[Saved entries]
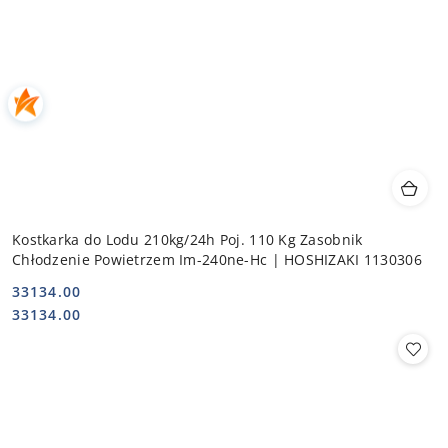
Kostkarka do Lodu 210kg/24h Poj. 110 Kg Zasobnik
Chłodzenie Powietrzem Im-240ne-Hc | HOSHIZAKI 1130306
33134.00
Cena:
Cena:
33134.00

▶ _WHAT NEEDS TO BE DONE_: Skip the pictures and reproduce all remaining entries exactly.

▶ _SOLVED EXERCISE_:
Kostkarka do Lodu 210kg/24h Poj. 110 Kg Zasobnik
Chłodzenie Powietrzem Im-240ne-Hc | HOSHIZAKI 1130306
33134.00
Cena:
Cena:
33134.00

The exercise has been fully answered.